En Franklin Templeton, consideramos que los Requerimientos Financieros del Sector Público estarán alrededor del 49% del PIB a fines julio, y que al cierre del año podrían incrementarse para equivaler a 57 o 58% del Producto", comentó.

Esta previsión no contempla estimulo fiscal alguno, pero sí tiene que ver con la caída del PIB nominal y una depreciación estimada en 25 pesos por dólar a fin de año, comentó.

Pero al estabilizarse el Producto Interno Bruto (PIB) y una vez que se suavice la volatilidad cambiaria el año entrante, podríamos ver una convergencia de la deuda por debajo del 60% del PIB, aseveró.

“Lo dicho por el analista de S&P nos está orientando sobre lo que podría ser el trigger (disparador) de una acción de ese tamaño para la calificadora”, consignó.

México no será especulativo

Luis Gonzali, del fondo Franklin Templeton, es de los pocos estrategas que descartan la posibilidad de que México pierda su grado de inversión en algún punto del año entrante.

Entrevistado por El Economista, dice que las calificadoras han sido muy claras al advertir que son varios los escalones que separan al emisor soberano de las notas especulativas.

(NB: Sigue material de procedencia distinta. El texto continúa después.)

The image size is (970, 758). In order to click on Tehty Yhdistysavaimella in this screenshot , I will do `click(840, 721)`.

Ni siquiera ve riesgo de perder el distintivo Grado de Inversión en Fitch, donde México tiene la nota soberana en el nivel más bajo (“BBB-“), pues la perspectiva de la calificación es Estable, “lo que indica que no hay mayor probabilidad de que jalen el gatillo pronto.”

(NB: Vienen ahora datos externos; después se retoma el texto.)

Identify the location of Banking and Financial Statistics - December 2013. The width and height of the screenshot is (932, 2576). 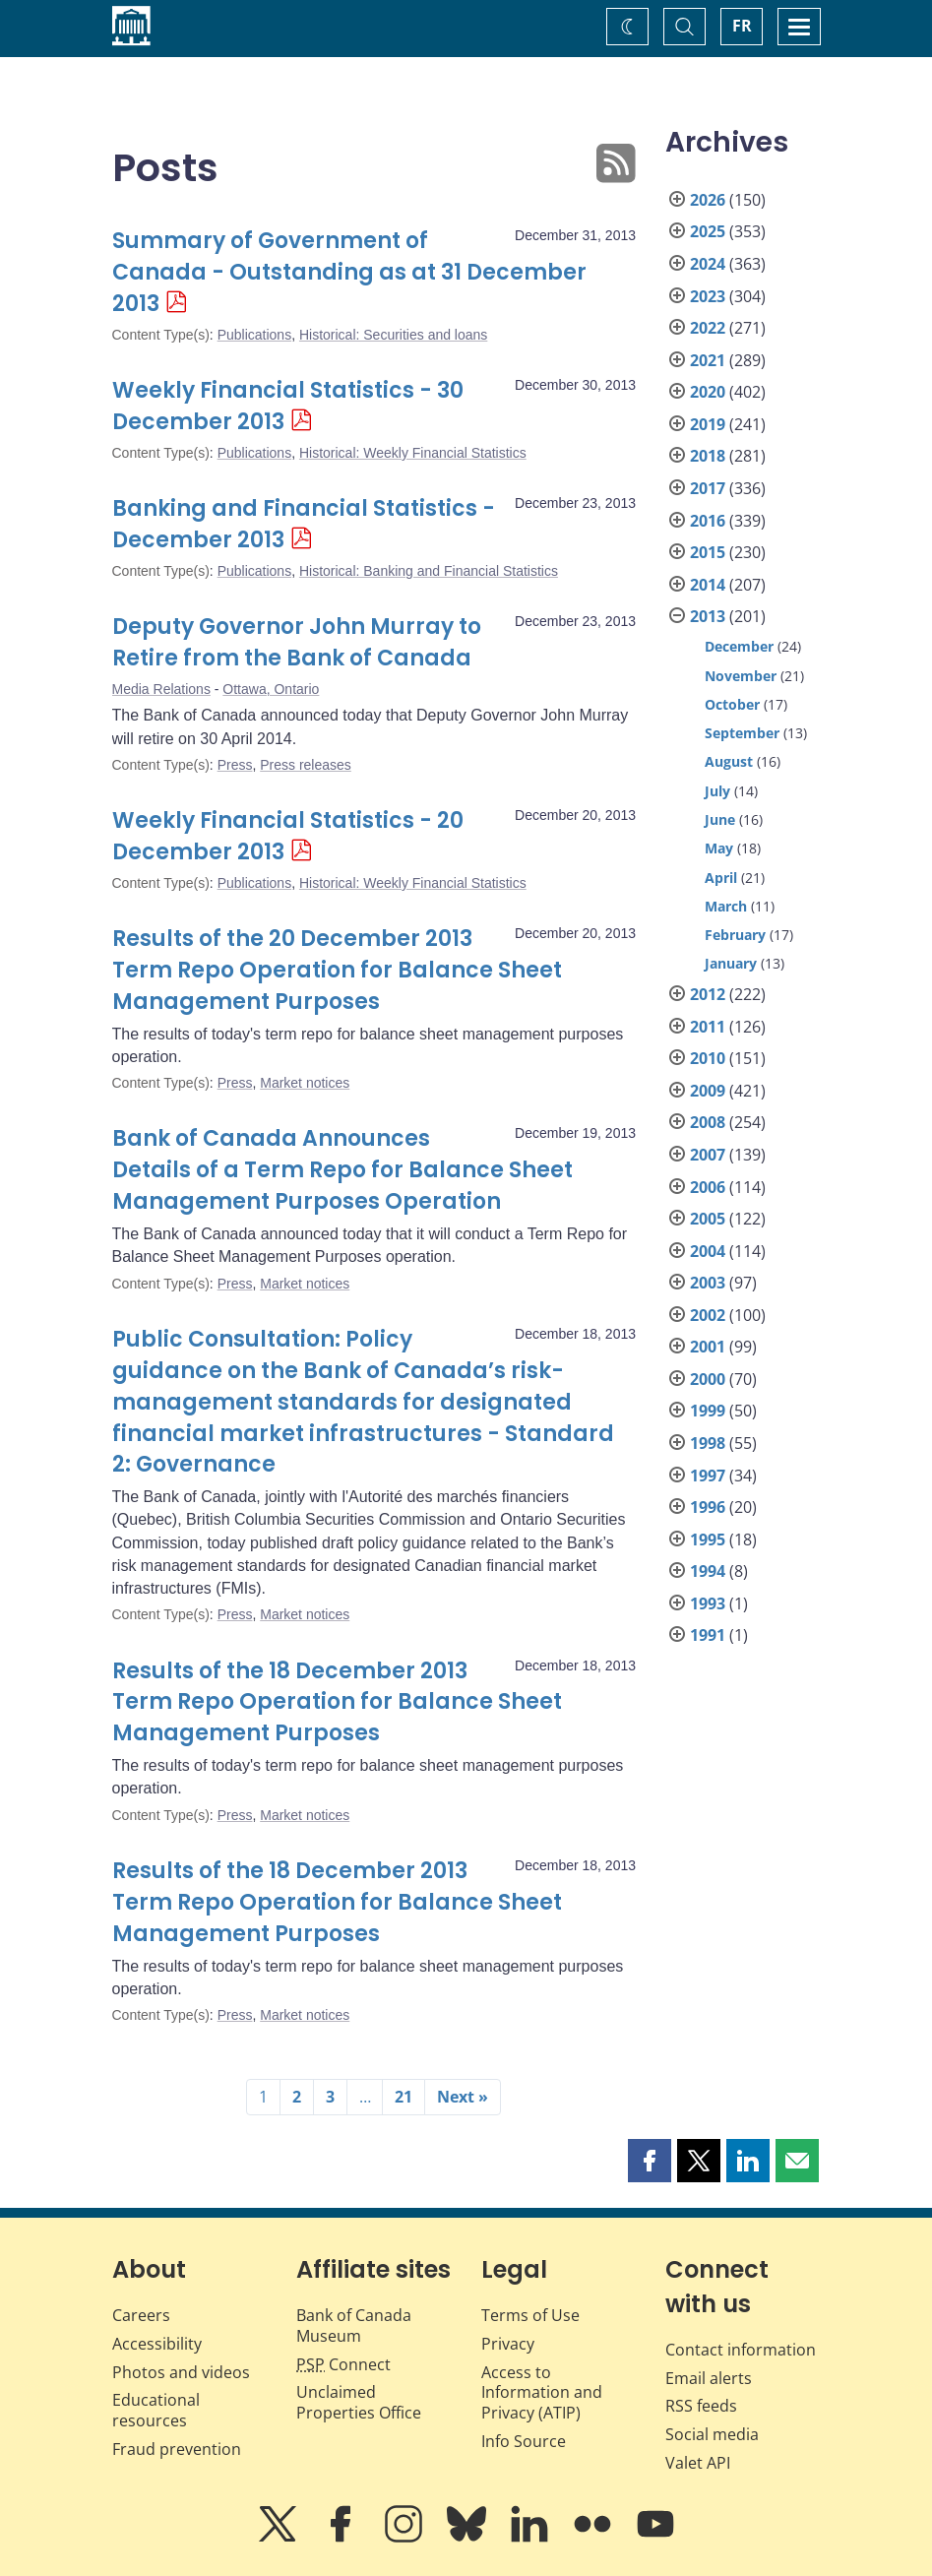
(303, 524).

Agregó además que“México no ha estado solo en las degradaciones de calificación. De hecho, los recortes han sido el común denominador en empresas y países durante el primer semestre. Las mismas calificadoras han reconocido que no se vieron tantos recortes ni en la crisis de 2008. Claramente estamos en el pico de los últimos 12 o 13 años”, finalizó.